Reason prevailed, and last month's maneuver was blocked, but now Senate Majority Whip John Cornyn (R-Texas) is determined to forge ahead before the August break with CISA (Cybersecurity Information Sharing Act). "These cyber security issues are enormously significant," McConnell told "Fox News Sunday" over the weekend.
Got that right -- the problem is CISA, as InfoWorld's David Linthicum has said, "does not do what it claims (protect us from cyber attacks) but instead makes it easier for the government to spy on us electronically."
Security experts sent the Senate Committee on Intelligence a letter that exposes the "info-sharing" bill as both unnecessary and dangerous, and Wired magazine gave the bill "An F for Security But an A+ for Spying."
But it seems Congress is not to be denied. This is the same group whose members "most of whom can't secure their own websites, and some of whom don't even use email," says The Guardian's Trevor Timm. While the executive branch recently promised to move all its websites over to HTTPS within two years, "there's not even a hint that Congress is attempting to do the same," Timm writes.
Perhaps they've been listening to too many rants by FBI Director James Comey, whose fearmongering on the subject of encryption is whipping many in Congress into a frenzy. Never mind that security experts -- people who actually know something about encryption -- have hit back repeatedly. Their arguments are likely to fall on fallow ground, given the lack of technical know-how in Congress.
"I think people would be shocked to know how little people [in Congress] know about these things," a former longtime Senate staffer told Politico, noting that Congressional offices have access to a lot of constituents' personal information. Politico quoted several staffers saying Congress does little to protect itself from cyber attacks, despite being a juicy target for foreign intelligence agencies. "Few could remember any kind of IT security training, and if they did, it wasn't taken seriously."
The Congressman who oversees appropriation for the Department of Homeland Security, Rep. John Carter (R-Texas), speaking last week at a hearing on cyber security, prefaced his screed about the dangers posed by encryption by saying, "I don't know anything about this stuff." (Don't believe me? Watch the video.)

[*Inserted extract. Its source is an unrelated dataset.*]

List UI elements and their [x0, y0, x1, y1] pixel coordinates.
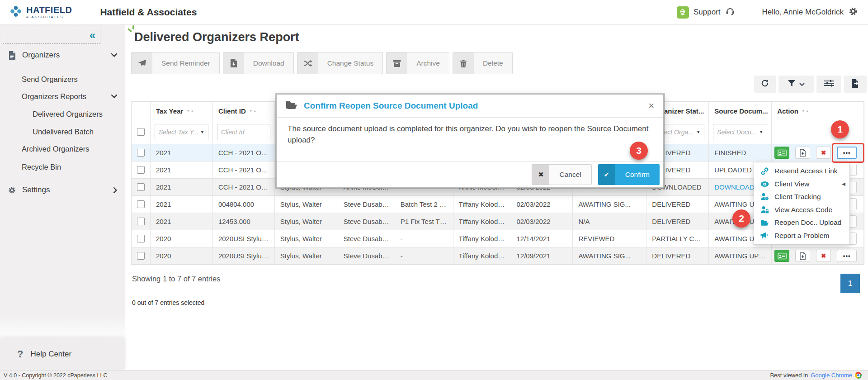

This same bunch of people demanded (and got) the head of OPM chief Katherine Archuleta. But perhaps those in glass houses (of Congress) shouldn't throw stones.
Granted, OPM showed a shockingly lax approach to cyber security and had been warned about the risks of its outdated technology as early as 2007. But "some of the security issues at OPM fall on Congress' shoulders," ArsTechnica writes. "Until recently, federal agents carried out background investigations for OPM. Then Congress cut the budget for investigations, and they were outsourced to USIS, which ... was essentially a company made up of 'some OPM people who quit the agency and started up USIS on a shoestring.'"
OPM is hardly the only one with security problems. The list of issues seems endless: An audit early last month criticized lax security at the Internal Revenue Service, the Nuclear Regulatory Commission, the Energy Department, the Securities and Exchange Commission, and the Department of Homeland Security. The DHS intrusion detection system, called EINSTEIN, failed to detect the OPM breaches until after millions of records had been copied and removed. IRS systems still allow users to set their passwords to "password." And the Navy is spending $30 million to stay on Windows XP.
But too many politicians remained faithfully obsessed with ending encryption and expanding surveillance capabilities.
Congress used to have the Office of Technology Assessment, which provided nonpartisan advice on technical matters, but Newt Gingrich killed it when he became Speaker of the House in the mid-1990s. The move was criticized at the time by many, including Republican representative Amo Houghton, who saw the closure as an example of politics overriding science. "We are cutting off one of the most important arms of Congress when we cut off unbiased knowledge about science and technology," Houghton said.
That knowledge is sorely missed. But so is a willingness on the part of Congress to listen to experts in the field.
Oh, and if Congress really wants to address the OPM hack? It might start by passing the Data Security and Breach Notification Act of 2015, which was introduced in January. It's been two months since the breach, and government officials said this week that none of those affected has been officially notified.